A Tale of Three Surpluses

AP Photo/Wilfredo Lee

Earlier this month, Florida Gov. Ron DeSantis announced that his state had posted a $21.8 billion surplus in the 2021-2022 fiscal year that ended on June 30. It was the highest surplus in state history and more than 21% over the state budget for the fiscal year. DeSantis says the surplus is due to his state being free and open.

“Despite the headwinds created by the Biden administration’s policies, Florida is in a strong fiscal position because we preserved freedom and kept our economy open,” DeSantis said in a statement. “Our responsible policies have allowed us to make record investments to support our communities, promote education, protect the environment, and provide record tax relief for Floridians, all while building record reserves to protect the state against the reckless fiscal policies from Washington.”

DeSantis isn’t the only governor keeping his state’s fiscal situation in the black. This week, we also learned that Virginia posted a surplus, too.

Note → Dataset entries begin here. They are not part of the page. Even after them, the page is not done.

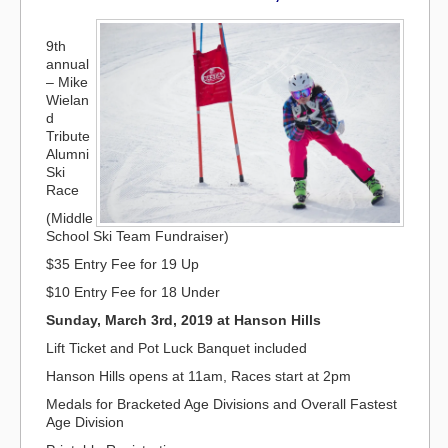
9th
annual
– Mike
Wielan
d
Tribute
Alumni
Ski
Race
(Middle
School Ski Team Fundraiser)
$35 Entry Fee for 19 Up
$10 Entry Fee for 18 Under
Sunday, March 3rd, 2019 at Hanson Hills
Lift Ticket and Pot Luck Banquet included
Hanson Hills opens at 11am, Races start at 2pm
Medals for Bracketed Age Divisions and Overall Fastest
Age Division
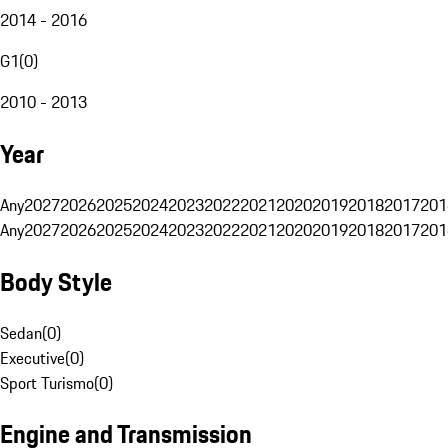
2014 - 2016
G1
(
0
)
2010 - 2013
Year
Any
2027
2026
2025
2024
2023
2022
2021
2020
2019
2018
2017
201
Any
2027
2026
2025
2024
2023
2022
2021
2020
2019
2018
2017
201
Body Style
Sedan
(
0
)
Executive
(
0
)
Sport Turismo
(
0
)
Engine and Transmission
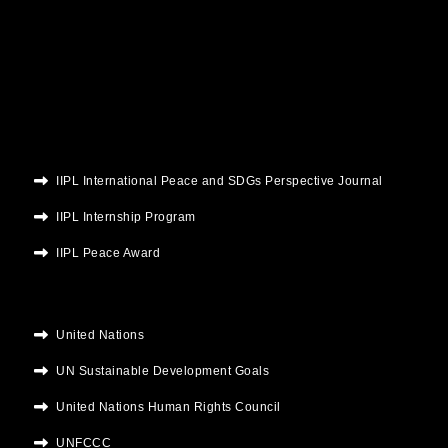
e
t
t
t
k
b
t
u
a
e
o
e
b
g
d
o
r
e
r
i
k
a
n
m
IIPL International Peace and SDGs Perspective Journal
IIPL Internship Program
IIPL Peace Award
United Nations
UN Sustainable Development Goals
United Nations Human Rights Council
UNFCCC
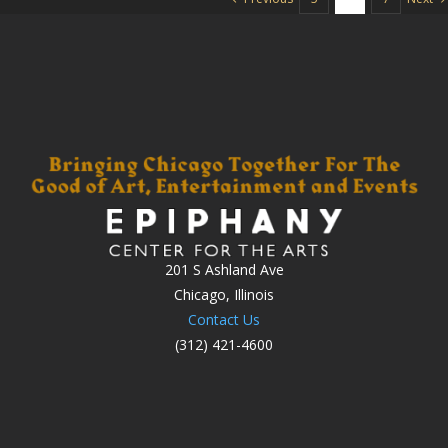
201 S Ashland Ave
Chicago, Illinois
Contact Us
(312) 421-4600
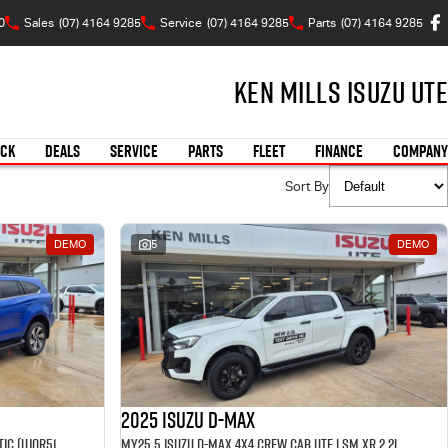
0
Sales
(07) 4164 9285
Service
(07) 4164 9285
Parts
(07) 4164 9285
Ken Mills Isuzu UTE
OCK
DEALS
SERVICE
PARTS
FLEET
FINANCE
COMPANY
Sort By
DEMO
5
DEMO
2025 Isuzu D-MAX
MY25.5 Isuzu MU-X 4X4 LST 2.2 L Automatic (UJOR513D) inc Towbar, Floor mats, Slimline Weathershields, Healight Protectors, Wireless Phone charger, Tint
MY25.5 Isuzu D-Max 4X4 Crew Cab UTE LSM XR 2.2L Automatic (TOR5049D) inc Tubliner, Towbar, Floor mats, Wireless phone charger, Tint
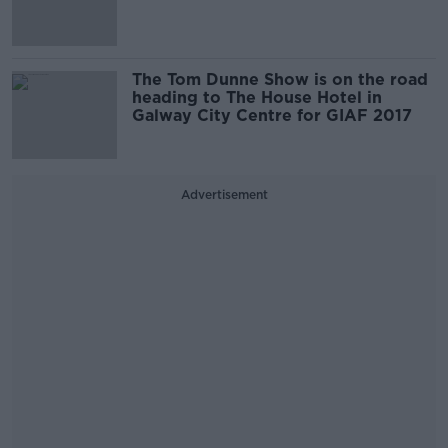
The Tom Dunne Show is on the road
heading to The House Hotel in
Galway City Centre for GIAF 2017
Advertisement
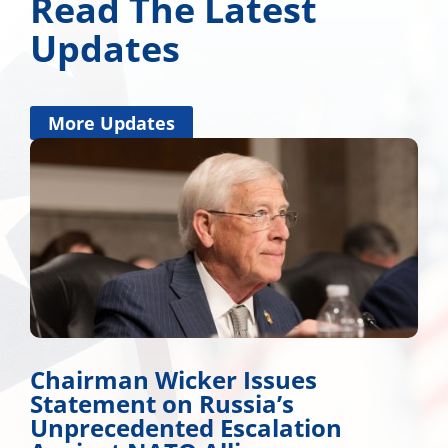
Read The Latest
Updates
More Updates
Chairman Wicker Issues
Statement on Russia’s
Unprecedented Escalation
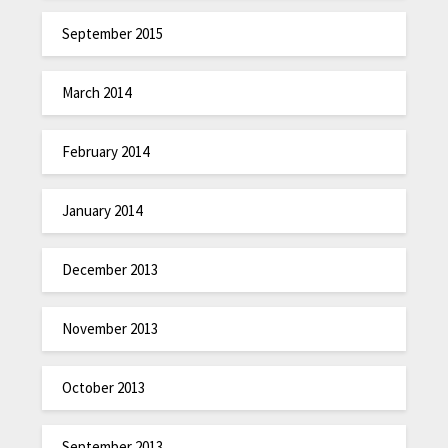
September 2015
March 2014
February 2014
January 2014
December 2013
November 2013
October 2013
September 2013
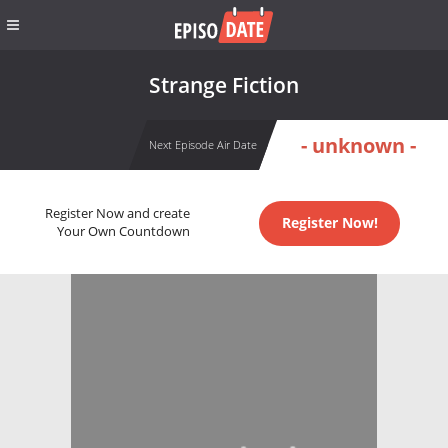
Strange Fiction
- unknown -
Next Episode Air Date
Register Now and create
Register Now!
Your Own Countdown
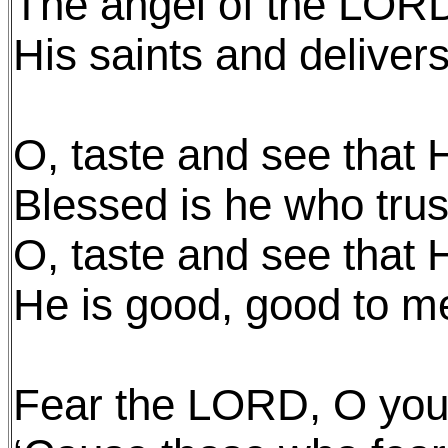
The angel of the LOR
His saints and deliver
O, taste and see that 
Blessed is he who trus
O, taste and see that 
He is good, good to m
Fear the LORD, O you 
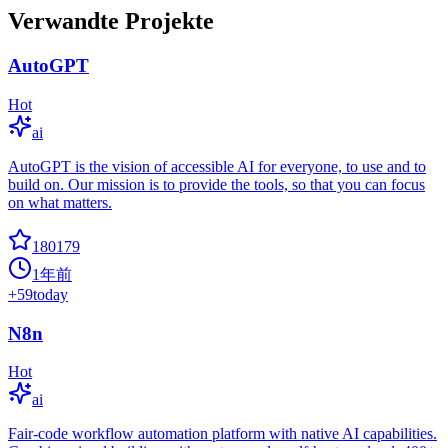
Verwandte Projekte
AutoGPT
Hot
ai
AutoGPT is the vision of accessible AI for everyone, to use and to
build on. Our mission is to provide the tools, so that you can focus
on what matters.
180179
1年前
+
59
today
N8n
Hot
ai
Fair-code workflow automation platform with native AI capabilities.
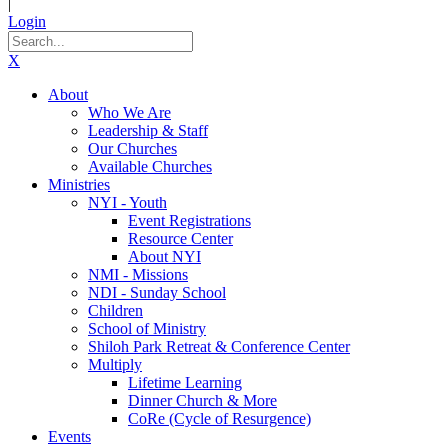
|
Login
X
About
Who We Are
Leadership & Staff
Our Churches
Available Churches
Ministries
NYI - Youth
Event Registrations
Resource Center
About NYI
NMI - Missions
NDI - Sunday School
Children
School of Ministry
Shiloh Park Retreat & Conference Center
Multiply
Lifetime Learning
Dinner Church & More
CoRe (Cycle of Resurgence)
Events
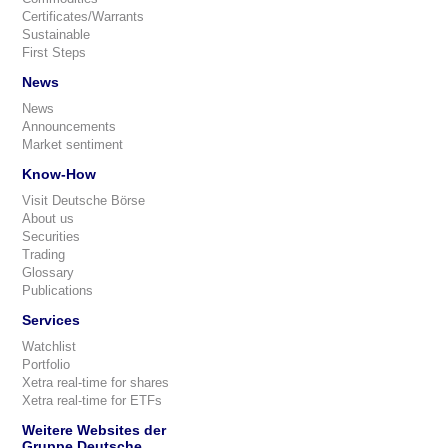
Certificates/Warrants
Sustainable
First Steps
News
News
Announcements
Market sentiment
Know-How
Visit Deutsche Börse
About us
Securities
Trading
Glossary
Publications
Services
Watchlist
Portfolio
Xetra real-time for shares
Xetra real-time for ETFs
Weitere Websites der
Gruppe Deutsche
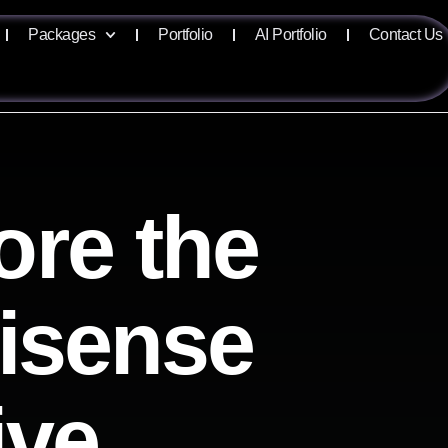
Packages
Portfolio
AI Portfolio
Contact Us
ore the
lisense
ive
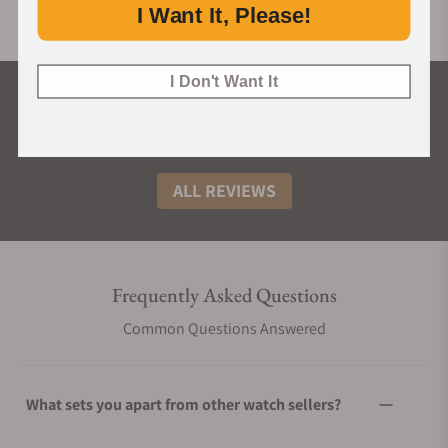
I Want It, Please!
I Don't Want It
What Our Customers Say
Rated 4.9 by over +3800 Customers
ALL REVIEWS
Frequently Asked Questions
Common Questions Answered
What sets you apart from other watch sellers?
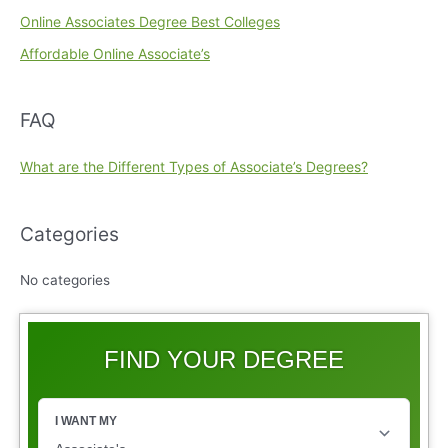
Online Associates Degree Best Colleges
Affordable Online Associate’s
FAQ
What are the Different Types of Associate’s Degrees?
Categories
No categories
FIND YOUR DEGREE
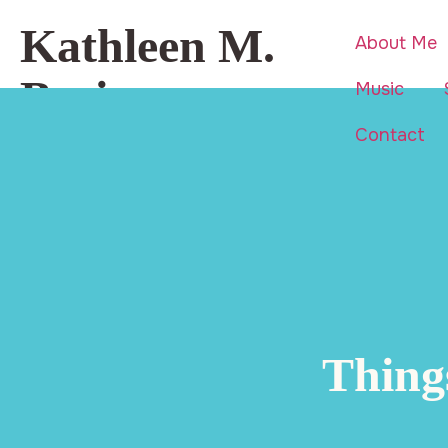
Kathleen M.
About Me
Basi
Music
Contact
Beauty is everywhere… even in
life’s hardest moments.
Thing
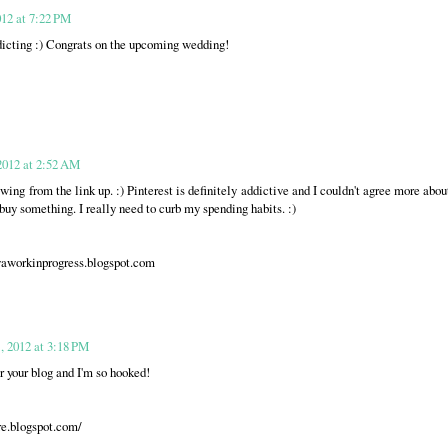
012 at 7:22 PM
ddicting :) Congrats on the upcoming wedding!
2012 at 2:52 AM
wing from the link up. :) Pinterest is definitely addictive and I couldn't agree more abou
buy something. I really need to curb my spending habits. :)
workinprogress.blogspot.com
, 2012 at 3:18 PM
r your blog and I'm so hooked!
re.blogspot.com/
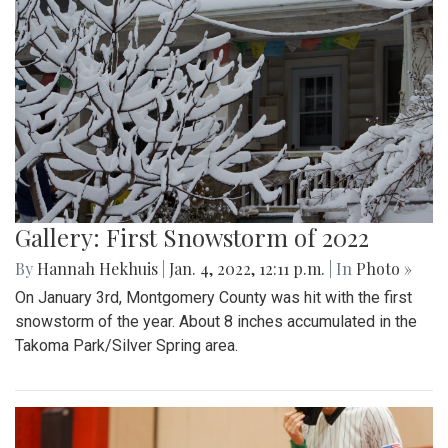
Gallery: First Snowstorm of 2022
By
Hannah Hekhuis
|
Jan. 4, 2022, 12:11 p.m.
| In
Photo »
On January 3rd, Montgomery County was hit with the first
snowstorm of the year. About 8 inches accumulated in the
Takoma Park/Silver Spring area.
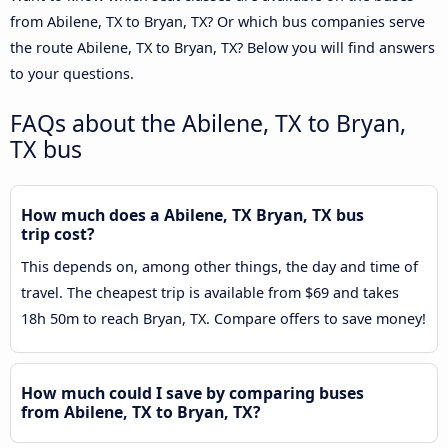
from Abilene, TX to Bryan, TX? Or which bus companies serve
the route Abilene, TX to Bryan, TX? Below you will find answers
to your questions.
FAQs about the Abilene, TX to Bryan,
TX bus
How much does a Abilene, TX Bryan, TX bus
trip cost?
This depends on, among other things, the day and time of
travel. The cheapest trip is available from $69 and takes
18h 50m to reach Bryan, TX. Compare offers to save money!
How much could I save by comparing buses
from Abilene, TX to Bryan, TX?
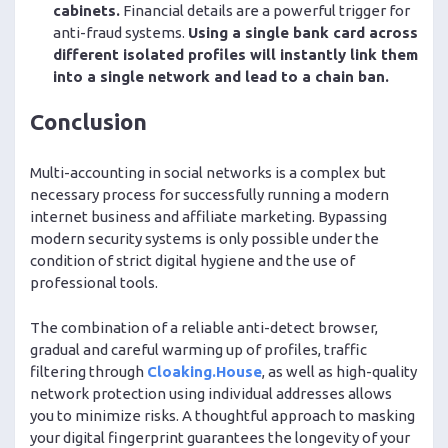
cabinets.
Financial details are a powerful trigger for
anti-fraud systems.
Using a single bank card across
different isolated profiles will instantly link them
into a single network and lead to a chain ban.
Conclusion
Multi-accounting in social networks is a complex but
necessary process for successfully running a modern
internet business and affiliate marketing. Bypassing
modern security systems is only possible under the
condition of strict digital hygiene and the use of
professional tools.
The combination of a reliable anti-detect browser,
gradual and careful warming up of profiles, traffic
filtering through
Cloaking.House
, as well as high-quality
network protection using individual addresses allows
you to minimize risks. A thoughtful approach to masking
your digital fingerprint guarantees the longevity of your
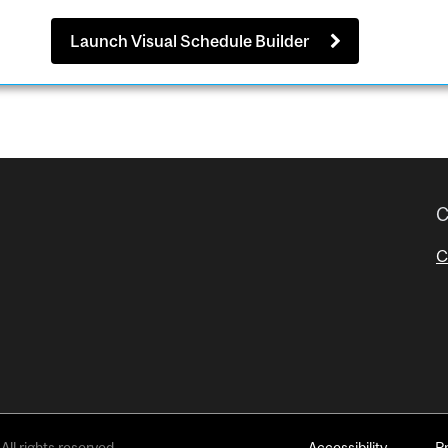
Launch Visual Schedule Builder
C
C
All rights reserved.
Accessibility
P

“While I am pleased that our additional revenue can be reinvested in Virginia, the commonwealth’s general fund revenue surplus confirms that Virginians have been overtaxed for way too long,” Gov. Glenn Youngkin said. “As inflation hits another 40-year high, I’m proud that our budget provides almost $4 billion in tax relief to Virginians, the largest tax relief in the commonwealth’s history.”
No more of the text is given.